There are a number of factors that have hindered distribution efforts, from shortages of raw materials to manufacturing setbacks and difficulties in scaling production to a high enough level. “There were a couple of our vaccine candidates that took significantly longer, in terms of failed batches, in terms of not having the purity we sought,” Paul Mango, HHS deputy chief of staff for policy, told The Washington Post earlier this month. “We have cracked the code on these things but we’re two months behind on some of them.”

Moderna, on the other hand, has been hindered by supply bottlenecks for the specialized materials used to create the vaccine. “The swing factor between 500 million and 1 billion [doses] is raw materials,” Moderna CEO Stephane Bancel noted in a recent Washington Post interview. He explains that the company has already scaled up production by a factor of 1,000 in 2020. “Some of our suppliers were not ready for that, of course,” he continued.

Despite these challenges, Operation Warp Speed chief adviser Moncef Slaoui remains optimistic that America will see a return to semi-normalcy by next Spring. “I think we may start to see some impact on the most susceptible people probably in the month of January and February, but on a population basis, for our lives to start getting back to normal, we're talking about April or May,” Slaoui told a Face the Nation panel earlier this month.

Countering misinformation about the vaccine and convincing a skeptical public that it is indeed safe poses even more problems for health officials. A recently published study out of North Carolina State University suggests that our inflated opinions of our own ability to spot online misinformation better than other folks — known as the “third person effect” — plays a large part in misinformation’s resilience.

The third person effect “makes it harder to get people to participate in media literacy education or training efforts,” assistant professor of communication at NCSU, Yang Cheng, explained in a press release. “It suggests that most people think everyone else needs the training more than they do.”

Of course, the Trump administration hasn’t exactly done itself any favors on the topic of misinformation. The president has spent the weeks since November’s election making unfounded claims about election fraud rather than participating in the transition process, which would enable the incoming Biden administration to seamlessly take over the fight against COVID-19. But, as such, President-elect Biden and his team have been largely kept in the dark about the current administration’s pandemic response. It wasn’t until the second week of December that Biden first had an opportunity to meet with OWS’ Moncef Slaoui.

“We haven't had any meetings yet. I know we have a meeting this coming week and we really look forward to it because actually things have been really very appropriately planned,” Slaoui said on Face the Nation earlier this month.

We plan to have all the ancillary material, the syringes, the needles, the swabs, everything co-localized with the vaccine.
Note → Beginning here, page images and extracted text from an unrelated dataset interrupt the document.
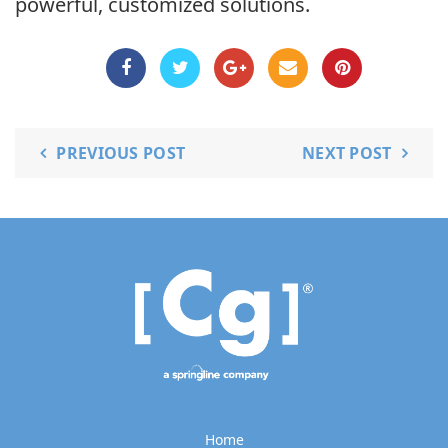
powerful, customized solutions.
PREVIOUS POST
NEXT POST
Home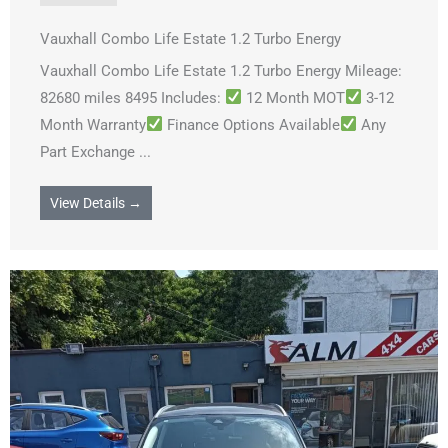
Vauxhall Combo Life Estate 1.2 Turbo Energy
Vauxhall Combo Life Estate 1.2 Turbo Energy Mileage:
82680 miles 8495 Includes:
12 Month MOT
3-12
Month Warranty
Finance Options Available
Any
Part Exchange ...
View Details →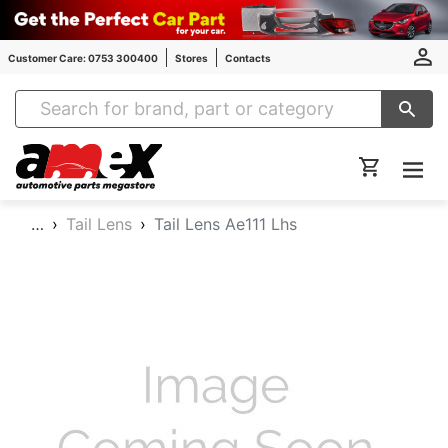
Customer Care: 0753 300400
Stores
Contacts
Amex Auto Parts
…
Tail Lens
Tail Lens Ae111 Lhs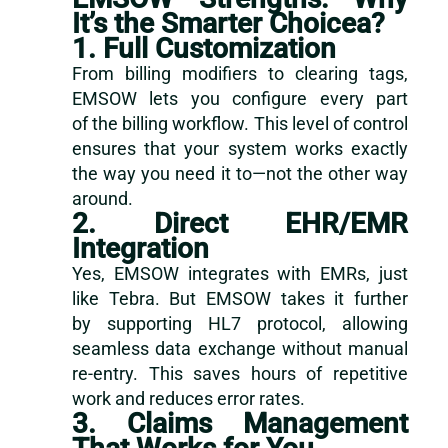
It’s the Smarter Choicea?
1. Full Customization
From billing modifiers to clearing tags,
EMSOW lets you configure every part
of the billing workflow. This level of control
ensures that your system works exactly
the way you need it to—not the other way
around.
2. Direct EHR/EMR
Integration
Yes, EMSOW integrates with EMRs, just
like Tebra. But EMSOW takes it further
by supporting HL7 protocol, allowing
seamless data exchange without manual
re-entry. This saves hours of repetitive
work and reduces error rates.
3. Claims Management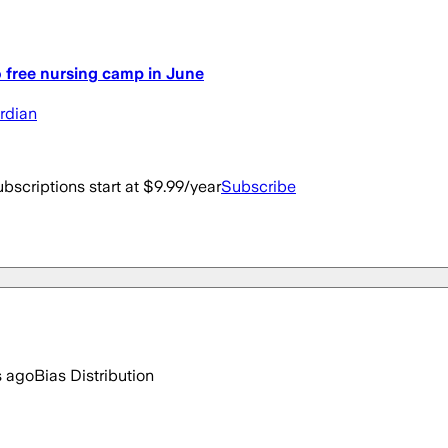
o free nursing camp in June
ardian
bscriptions start at $9.99/year
Subscribe
s ago
Bias Distribution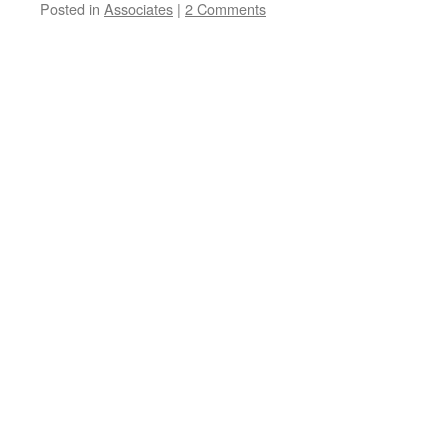
Posted in
Associates
|
2 Comments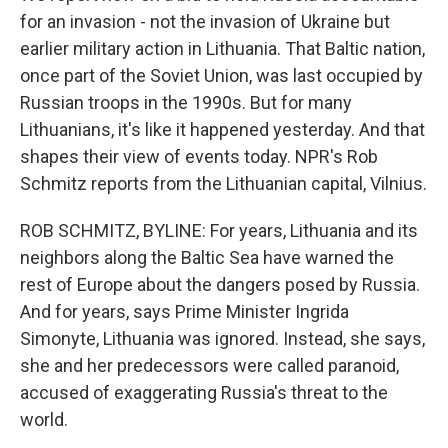
for an invasion - not the invasion of Ukraine but
earlier military action in Lithuania. That Baltic nation,
once part of the Soviet Union, was last occupied by
Russian troops in the 1990s. But for many
Lithuanians, it's like it happened yesterday. And that
shapes their view of events today. NPR's Rob
Schmitz reports from the Lithuanian capital, Vilnius.
ROB SCHMITZ, BYLINE: For years, Lithuania and its
neighbors along the Baltic Sea have warned the
rest of Europe about the dangers posed by Russia.
And for years, says Prime Minister Ingrida
Simonyte, Lithuania was ignored. Instead, she says,
she and her predecessors were called paranoid,
accused of exaggerating Russia's threat to the
world.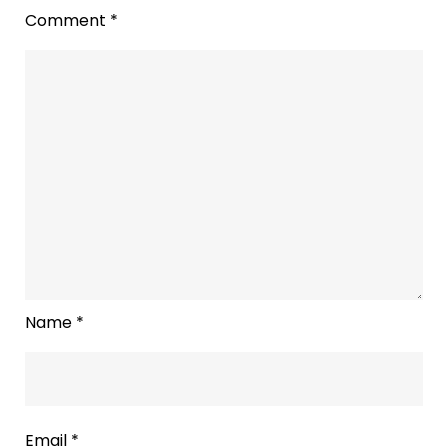
Comment
*
Name
*
Email
*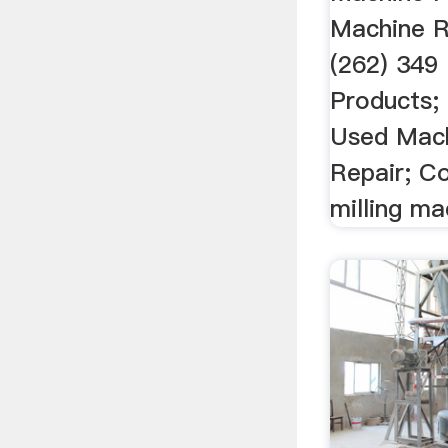
Machine Re
(262) 349 
Products;
Used Mach
Repair; C
milling ma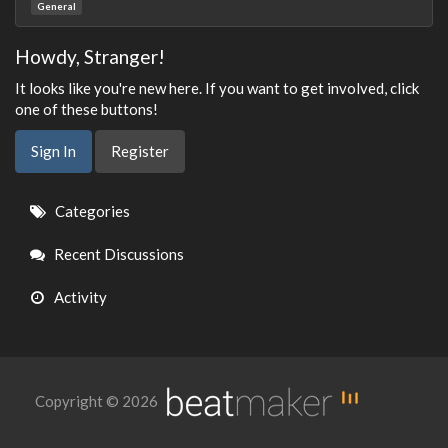
General
Howdy, Stranger!
It looks like you're new here. If you want to get involved, click
one of these buttons!
Sign In
Register
Quick
Categories
Links
Recent Discussions
Activity
Copyright © 2026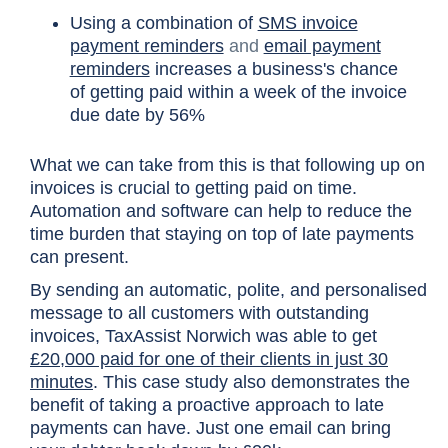
Using a combination of
SMS invoice
payment reminders
and
email payment
reminders
increases a business's chance
of getting paid within a week of the invoice
due date by 56%
What we can take from this is that following up on
invoices is crucial to getting paid on time.
Automation and software can help to reduce the
time burden that staying on top of late payments
can present.
By sending an automatic, polite, and personalised
message to all customers with outstanding
invoices, TaxAssist Norwich was able to get
£20,000 paid for one of their clients in just 30
minutes
. This case study also demonstrates the
benefit of taking a proactive approach to late
payments can have. Just one email can bring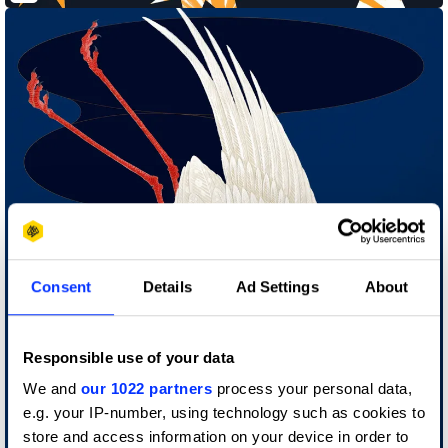
Consent
Details
Ad Settings
About
Responsible use of your data
We and
our 1022 partners
process your personal data,
e.g. your IP-number, using technology such as cookies to
store and access information on your device in order to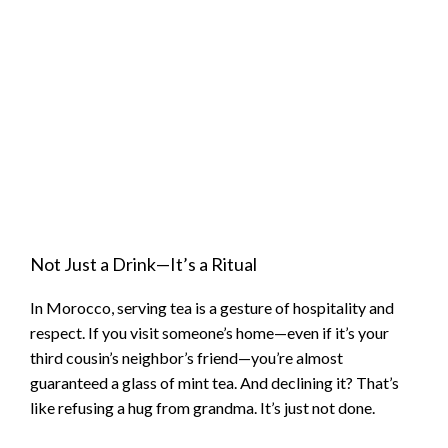
Not Just a Drink—It’s a Ritual
In Morocco, serving tea is a gesture of hospitality and
respect. If you visit someone’s home—even if it’s your
third cousin’s neighbor’s friend—you’re almost
guaranteed a glass of mint tea. And declining it? That’s
like refusing a hug from grandma. It’s just not done.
So, I think the plans are there,” he continued. “And I feel confident that once we will explain it, everything in detail, I hope the new transition teams will understand that things are well planned.”

In a separate interview with Fox News Sunday, Slaoui cautioned against getting complacent once the vaccine becomes available. “We all need to take our precaution, wear our masks, wash our hands, keep our distance, remain aware that this virus is a killer,” he warned adding that there is “light at the end of the tunnel, but we will not all have the vaccine in our arms before May or June, so we need to be very cautious and vigilant.”